The benefit of the more dynamic behavior would be that you wouldn’t have to set up all your types ahead of time and that we wouldn’t have to give up as much of the dynamic functionality of R and Python data frames. The cost would be that you’d have to keep checking whether a column exists & has the expected type throughout your code.

My instinct is that the cost outweighs the benefit. I like the idea of checking for errors when reading a dataset, then knowing that the rest of my code will not reference a nonexistent column or make bad assumptions about data types.

However, when checking out a new dataset for the first time it is nice to be able to explore it interactively without first having to somehow scan the column headers & types, then write a row type. Maybe we need both the static and dynamic data frame varieties, or maybe we need derivers that generate static row types from serialized data formats like CSV files, feather and so forth.

I haven’t had a chance to look at your library in detail yet, but it looks perfect for generating logs of build status from the OCaml Build Infrastructure

1 Like

That would be sweet! @n4323 raised an issue that can and should be addressed, I’ll hopefully get to it this weekend & update the readme, then it would be great to get your feedback. I’d also be very interested in hearing your thoughts on the right way(s) to represent dataframes in OCaml.

i guess what’s best depends on the use case. if you have millions of records in a huge dataframe, which is a given dataset you’re working with, i can see that static typing could be the fastest solution. my use cases were multiple transient small dataframes of various shapes used simultaneously e.g. to plot data. code generation with a ppx might be able to do both, as you mention.

i think ocaml needs good dataframe support in general – again, the static vs dynamic typing issue will come up. for general ideas on dataframes, maybe owl is another place to look, i think @ryanrhymes is considering adding dataset support.

1 Like

I indeed planned introducing dataframe to Owl in July.
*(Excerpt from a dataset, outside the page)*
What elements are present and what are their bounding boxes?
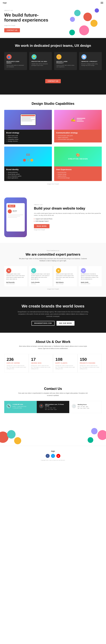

Then I basically encountered most of the issues you have discussed here, more challenging than I expected. Later the work on Owl’s core and Zoo system distracted me from this, also I need more time in thinking about the various trade-offs in implementation. But it’s really great to see the discussion started :slight_smile:

i think this question could require careful design considerations. my pandas experience is that it’s powerful but its complex and sometimes cryptic API feels like learning a whole new language. basically whenever i need to do anything in pandas i google on stackoverflow because it’s quite hard to deduce the right way to do it or to even parse the huge documentation.

pandas dataframes are very flexible: e.g. they can be transposed, so that columns and rows interchange their meaning. they also allow hierarchical row and column indexing, and have functions for flattening these indices etc – a lot of operations change the structure of the table. all of this seems incompatible with static row types?

but i’m not sure if all this flexibility is necessarily a good thing for all use cases. there is some appeal to the simplicity of a ‘record’ in a table being an actual record in the language.

another point of reference could be hdf5 https://support.hdfgroup.org/HDF5/doc1.6/UG/11_Datatypes.html. within a hdf5 file, one has a hierarchical filesystem-like structure with datasets stored at the tree nodes. the datasets are either flat extensible arrays or multidimensional fixed-size arrays; the array elements can have user-defined structured types, e.g. records. these are stored within the hdf5 file so that the file is self-describing.

iiuc, a putative ocaml dataframe would correspond more or less to a flat-array hdf5 dataset with a record datatype.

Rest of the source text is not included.